There will always be a way to have your password stolen in a strange computer. The best solution would be an external device (e.g. a cell phone, with java) to scramble your password using CHAP so you can type a brand new hash code to the system.

Posted by: Carlos | June 19, 2007 8:06 PM | Report abuse

I like the approach of a disposable email account that you forward emails to so that you can read stuff when away and respond to important things.

But then you still have to sort through all the same emails when you get home. But it would be worse if your password were stolen.

Posted by: michael | June 20, 2007 1:34 PM | Report abuse

Open NotePad, type a series of characters, use the keyboard and mouse to cut, paste and delete until you have your username and password. Then paste them into the application.

Posted by: Lee | June 21, 2007 9:30 AM | Report abuse

I tried your method of typing my password a character or two at a time and going to another URL in between in order to check it out. It didn't work. When I came back, the characters I had typed in were gone.

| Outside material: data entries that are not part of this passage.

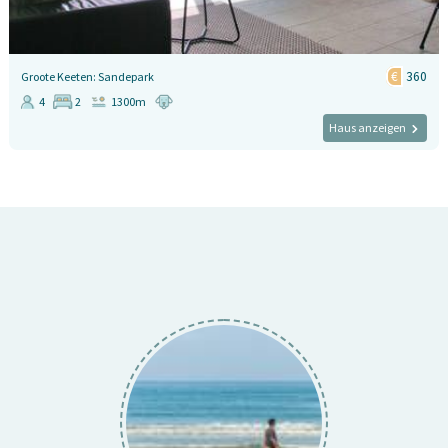
360
Groote Keeten: Sandepark
4
2
1300m
Haus anzeigen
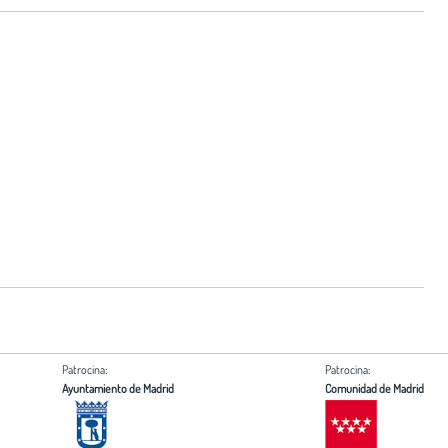
Patrocina:
Patrocina:
Ayuntamiento de Madrid
Comunidad de Madrid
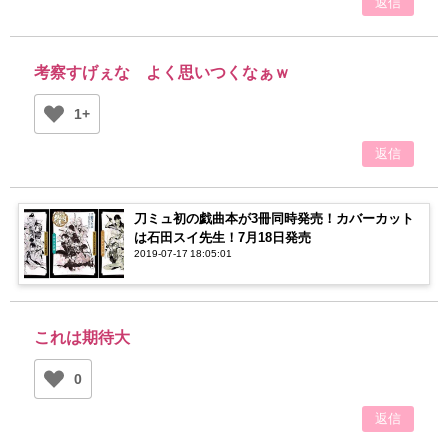
返信
考察すげぇな よく思いつくなぁｗ
1+
返信
刀ミュ初の戯曲本が3冊同時発売！カバーカット
は石田スイ先生！7月18日発売
2019-07-17 18:05:01
これは期待大
0
返信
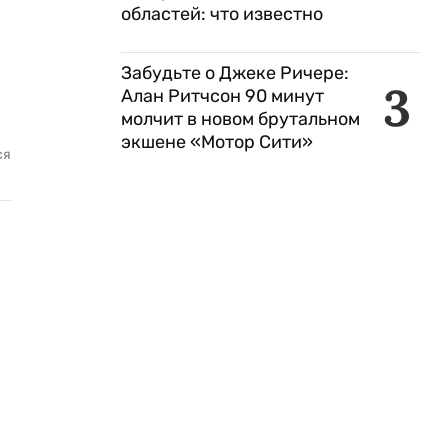
областей: что известно
Забудьте о Джеке Ричере:
3
Алан Ритчсон 90 минут
молчит в новом брутальном
экшене «Мотор Сити»
ся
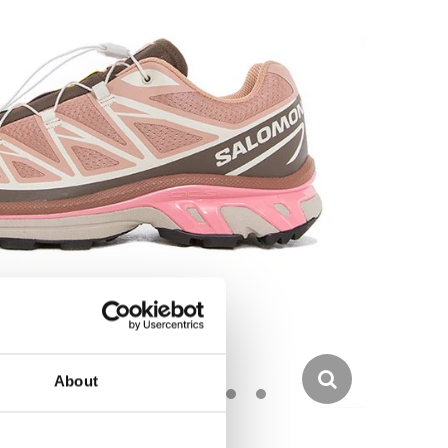
About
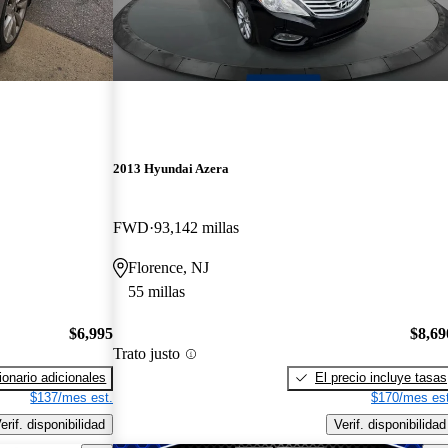
2013 Hyundai Azera
FWD
93,142 millas
Florence, NJ
55 millas
$6,995
$8,69
Trato justo
onario adicionales
El precio incluye tasas
$137/mes est.
$170/mes est
erif. disponibilidad
Verif. disponibilidad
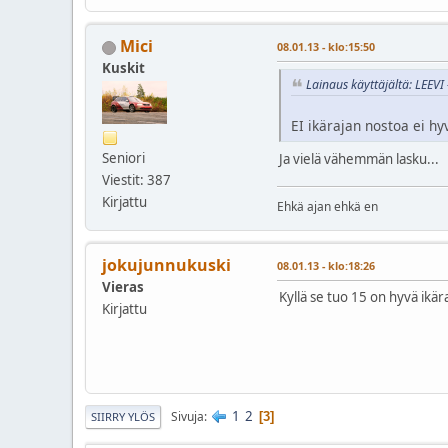
Mici
08.01.13 - klo:15:50
Kuskit
Lainaus käyttäjältä: LEEVI 
EI ikärajan nostoa ei h
Seniori
Ja vielä vähemmän lasku...
Viestit: 387
Kirjattu
Ehkä ajan ehkä en
jokujunnukuski
08.01.13 - klo:18:26
Vieras
Kyllä se tuo 15 on hyvä ikär
Kirjattu
1
2
Sivuja
3
SIIRRY YLÖS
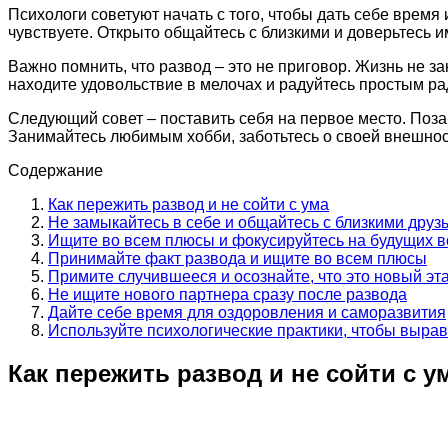
Психологи советуют начать с того, чтобы дать себе время
чувствуете. Открыто общайтесь с близкими и доверьтесь и
Важно помнить, что развод – это не приговор. Жизнь не з
находите удовольствие в мелочах и радуйтесь простым ра
Следующий совет – поставить себя на первое место. Поза
Занимайтесь любимым хобби, заботьтесь о своей внешност
Содержание
Как пережить развод и не сойти с ума
Не замыкайтесь в себе и общайтесь с близкими дру
Ищите во всем плюсы и фокусируйтесь на будущих 
Принимайте факт развода и ищите во всем плюсы
Примите случившееся и осознайте, что это новый эт
Не ищите нового партнера сразу после развода
Дайте себе время для оздоровления и саморазвития
Используйте психологические практики, чтобы выра
Как пережить развод и не сойти с у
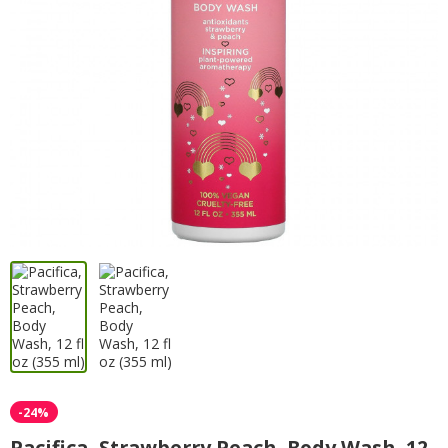
-24%
Pacifica, Strawberry Peach, Body Wash, 12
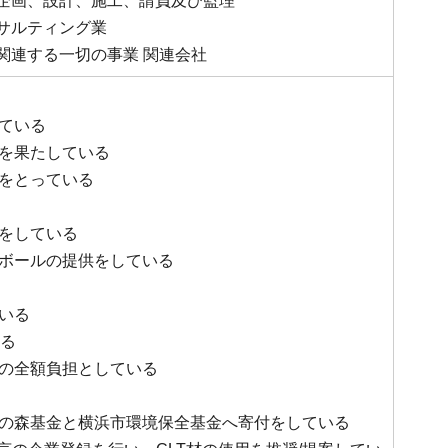
の企画、設計、施工、請負及び監理
ンサルティング業
は関連する一切の事業 関連会社
ている
を果たしている
をとっている
をしている
ボールの提供をしている
いる
いる
の全額負担としている
の森基金と横浜市環境保全基金へ寄付をしている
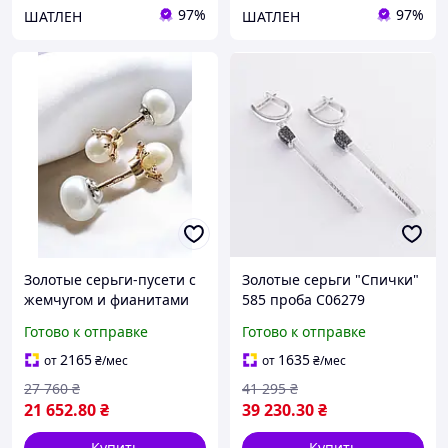
97%
97%
ШАТЛЕН
ШАТЛЕН
Золотые серьги-пусети с
Золотые серьги "Спички"
жемчугом и фианитами
585 проба С06279
Оникс С04116-1с
Готово к отправке
Готово к отправке
2165
1635
от
₴
/мес
от
₴
/мес
27 760
₴
41 295
₴
21 652
.80
₴
39 230
.30
₴
Купить
Купить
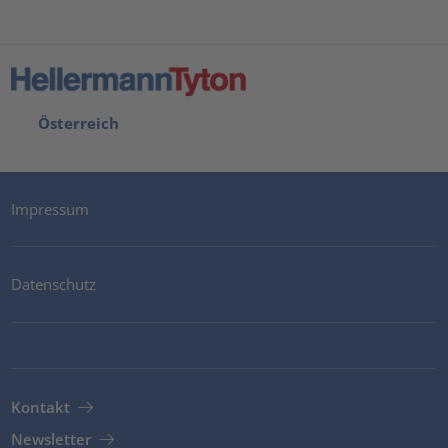
Österreich
Impressum
Datenschutz
Kontakt
Newsletter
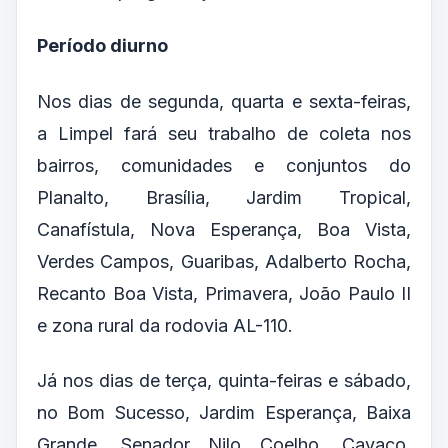
Período diurno
Nos dias de segunda, quarta e sexta-feiras,
a Limpel fará seu trabalho de coleta nos
bairros, comunidades e conjuntos do
Planalto, Brasília, Jardim Tropical,
Canafístula, Nova Esperança, Boa Vista,
Verdes Campos, Guaribas, Adalberto Rocha,
Recanto Boa Vista, Primavera, João Paulo II
e zona rural da rodovia AL-110.
Já nos dias de terça, quinta-feiras e sábado,
no Bom Sucesso, Jardim Esperança, Baixa
Grande, Senador Nilo Coelho, Cavaco,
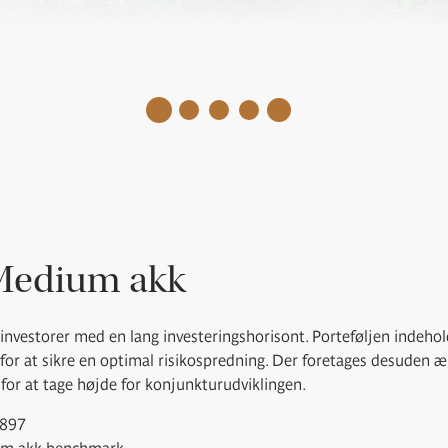
Medium akk
investorer med en lang investeringshorisont. Porteføljen indeho
r for at sikre en optimal risikospredning. Der foretages desuden 
 for at tage højde for konjunkturudviklingen.
2897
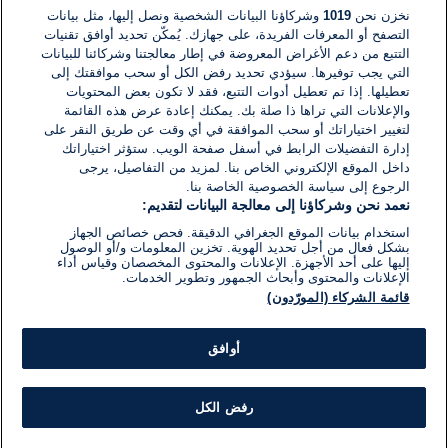
نخزن نحن
1019
وشركاؤنا البيانات الشخصية ونصل إليها، مثل بيانات
التصفح أو المعرفات الفريدة، على جهازك. يُمكّن تحديد أوافق تقنيات
اكتب تعليقًا جديدًا ...
التتبع من دعم الأغراض المعروضة في إطار معالجتنا وشركائنا للبيانات
التي يجب توفيرها. سيؤدي تحديد رفض الكل أو سحب موافقتك إلى
تعطيلها. إذا تم تعطيل أدوات التتبع، فقد لا تكون بعض المحتويات
والإعلانات التي تراها ذا صلة بك. يمكنك إعادة عرض هذه القائمة
لتغيير اختياراتك أو سحب الموافقة في أي وقت عن طريق النقر على
إدارة التفضيلات الرابط في أسفل صفحة الويب. ستؤثر اختياراتك
داخل الموقع الإلكتروني الخاص بنا. لمزيد من التفاصيل، يرجى
الرجوع إلى سياسة الخصوصية الخاصة بنا.
نعمد نحن وشركاؤنا إلى معالجة البيانات لتقديم:
استخدام بيانات الموقع الجغرافي الدقيقة. فحص خصائص الجهاز
بشكل فعال من أجل تحديد الهوية. تخزين المعلومات و/أو الوصول
إليها على أحد الأجهزة. الإعلانات والمحتوى المخصصان وقياس أداء
الإعلانات والمحتوى وأبحاث الجمهور وتطوير الخدمات.
قائمة الشركاء (المورّدون)
أوافق
رفض الكل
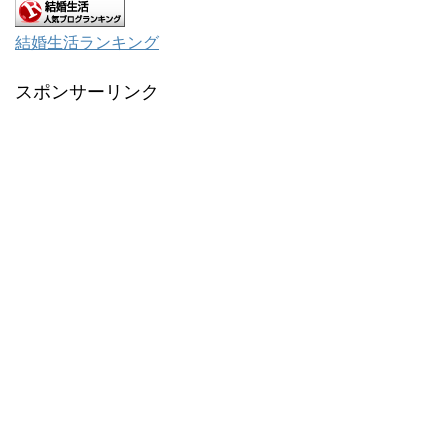
結婚生活ランキング
スポンサーリンク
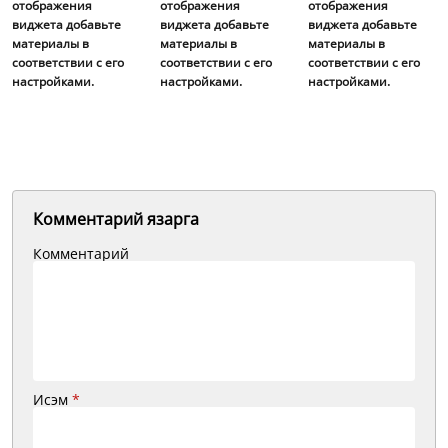
отображения
отображения
отображения
виджета добавьте
виджета добавьте
виджета добавьте
материалы в
материалы в
материалы в
соответствии с его
соответствии с его
соответствии с его
настройками.
настройками.
настройками.
Комментарий язарга
Комментарий
Исэм
*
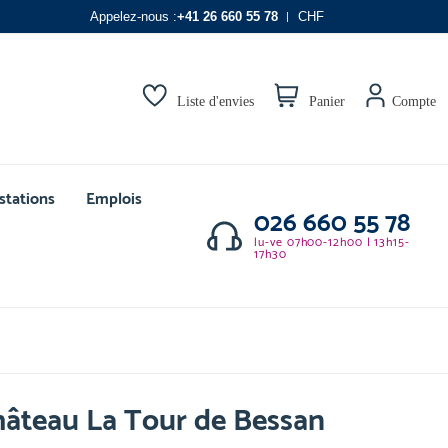
Appelez-nous :
+41 26 660 55 78
CHF
Liste d'envies
Panier
Compte
stations
Emplois
026 660 55 78
lu-ve 07h00-12h00 | 13h15-
17h30
hâteau La Tour de Bessan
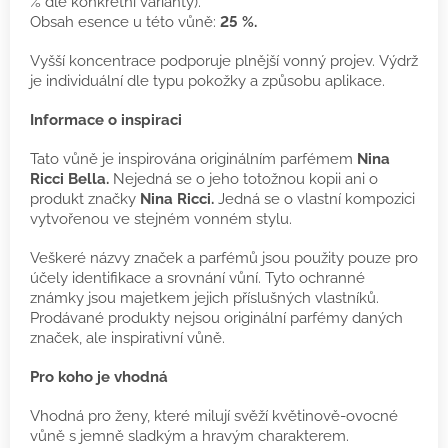
% dle konkrétní varianty).
Obsah esence u této vůně:
25 %.
Vyšší koncentrace podporuje plnější vonný projev. Výdrž
je individuální dle typu pokožky a způsobu aplikace.
Informace o inspiraci
Tato vůně je inspirována originálním parfémem
Nina
Ricci Bella.
Nejedná se o jeho totožnou kopii ani o
produkt značky
Nina Ricci.
Jedná se o vlastní kompozici
vytvořenou ve stejném vonném stylu.
Veškeré názvy značek a parfémů jsou použity pouze pro
účely identifikace a srovnání vůní. Tyto ochranné
známky jsou majetkem jejich příslušných vlastníků.
Prodávané produkty nejsou originální parfémy daných
značek, ale inspirativní vůně.
Pro koho je vhodná
Vhodná pro ženy, které milují svěží květinově-ovocné
vůně s jemně sladkým a hravým charakterem.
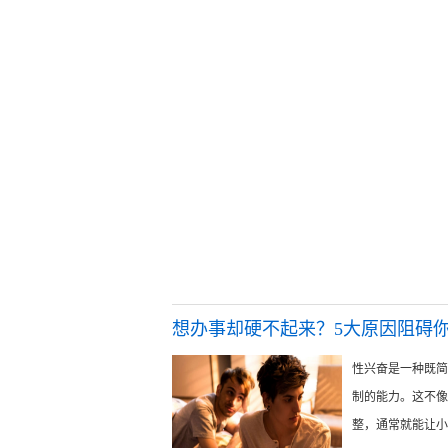
想办事却硬不起来？5大原因阻碍
性兴奋是一种既简
制的能力。这不像
整，通常就能让小弟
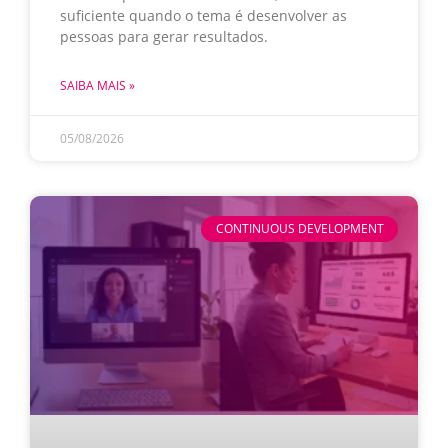
suficiente quando o tema é desenvolver as
pessoas para gerar resultados.
SAIBA MAIS »
05/08/2026
CONTINUOUS DEVELOPMENT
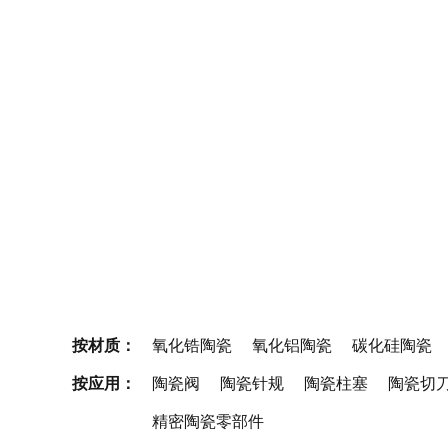
按材质：
氧化锆陶瓷
氧化铝陶瓷
碳化硅陶瓷
按应用：
陶瓷阀
陶瓷针规
陶瓷柱塞
陶瓷切
精密陶瓷零部件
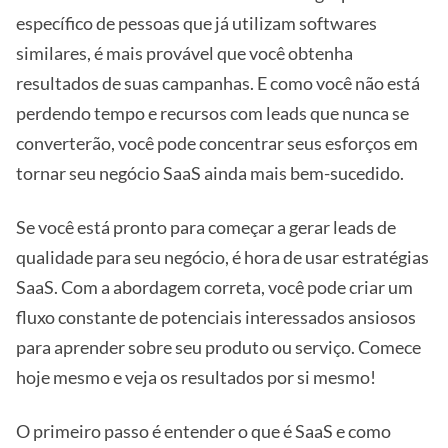
específico de pessoas que já utilizam softwares
similares, é mais provável que você obtenha
resultados de suas campanhas. E como você não está
perdendo tempo e recursos com leads que nunca se
converterão, você pode concentrar seus esforços em
tornar seu negócio SaaS ainda mais bem-sucedido.
Se você está pronto para começar a gerar leads de
qualidade para seu negócio, é hora de usar estratégias
SaaS. Com a abordagem correta, você pode criar um
fluxo constante de potenciais interessados ansiosos
para aprender sobre seu produto ou serviço. Comece
hoje mesmo e veja os resultados por si mesmo!
O primeiro passo é entender o que é SaaS e como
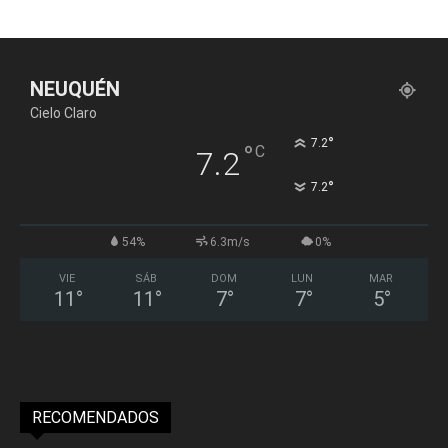
NEUQUÉN
Cielo Claro
°
7.2
°
C
7.2
°
7.2
54%
6.3m/s
0%
VIE
SÁB
DOM
LUN
MAR
11
°
11
°
7
°
7
°
5
°
RECOMENDADOS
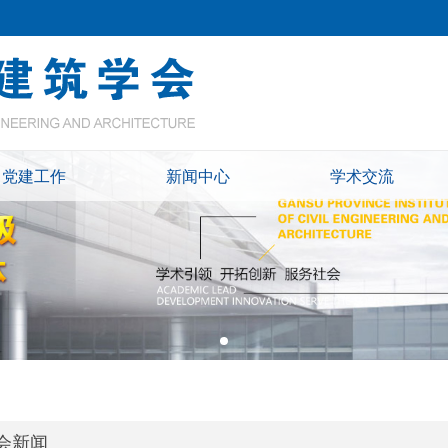
党建工作
新闻中心
学术交流
会新闻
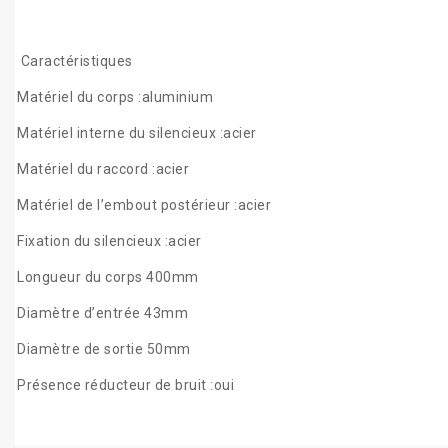
Caractéristiques
Matériel du corps :aluminium
Matériel interne du silencieux :acier
Matériel du raccord :acier
Matériel de l’embout postérieur :acier
Fixation du silencieux :acier
Longueur du corps 400mm
Diamètre d’entrée 43mm
Diamètre de sortie 50mm
Présence réducteur de bruit :oui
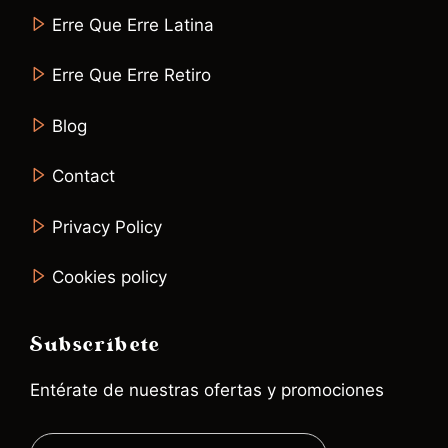
Erre Que Erre Latina
Erre Que Erre Retiro
Blog
Contact
Privacy Policy
Cookies policy
Subscríbete
Entérate de nuestras ofertas y promociones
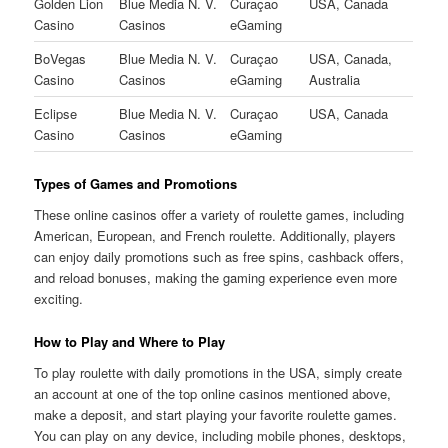
Golden Lion
Blue Media N. V.
Curaçao
USA, Canada
Casino
Casinos
eGaming
BoVegas
Blue Media N. V.
Curaçao
USA, Canada,
Casino
Casinos
eGaming
Australia
Eclipse
Blue Media N. V.
Curaçao
USA, Canada
Casino
Casinos
eGaming
Types of Games and Promotions
These online casinos offer a variety of roulette games, including
American, European, and French roulette. Additionally, players
can enjoy daily promotions such as free spins, cashback offers,
and reload bonuses, making the gaming experience even more
exciting.
How to Play and Where to Play
To play roulette with daily promotions in the USA, simply create
an account at one of the top online casinos mentioned above,
make a deposit, and start playing your favorite roulette games.
You can play on any device, including mobile phones, desktops,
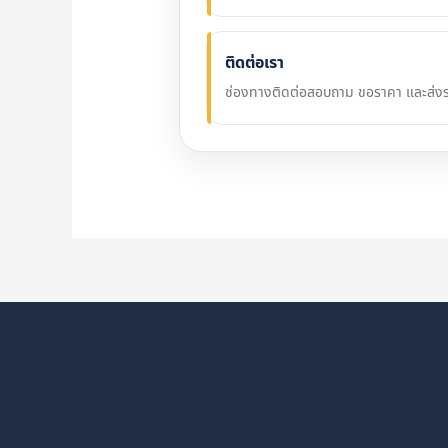
ติดต่อเรา
ช่องทางติดต่อสอบถาม ขอราคา และส่งร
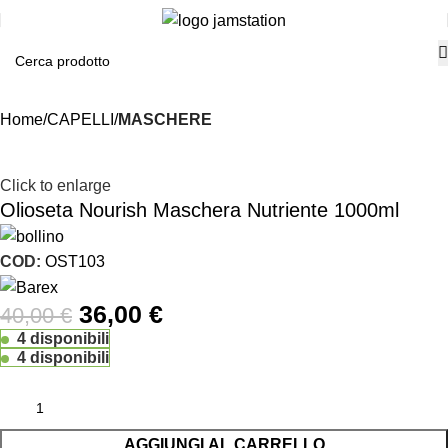
Home
CAPELLI
MASCHERE
-10%
Click to enlarge
Olioseta Nourish Maschera Nutriente 1000ml
COD:
OST103
36,00
€
40,00
€
4 disponibili
4 disponibili
AGGIUNGI AL CARRELLO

Posted by: csd426 | June 21, 2007 10:47 AM | Report abuse

I tried your method of typing my password a character or two at a time and going to another URL in between in order to check it out. It didn't work. When I came back, the characters I had typed in were gone.

Posted by: csd426 | June 21, 2007 10:47 AM | Report abuse

I've installed "KeyScrambler" at home. Free. I assume it does what it says it does: 'scrambles' the key stroke at level so that it can't be recorded.

Posted by: John O | June 25, 2007 8:40 PM | Report abuse

csd426, you just need to click somewhere else in the same page to type in the filler characters.

Posted by: fstcat | June 26, 2007 6:30 PM | Report abuse

The comments to this entry are closed.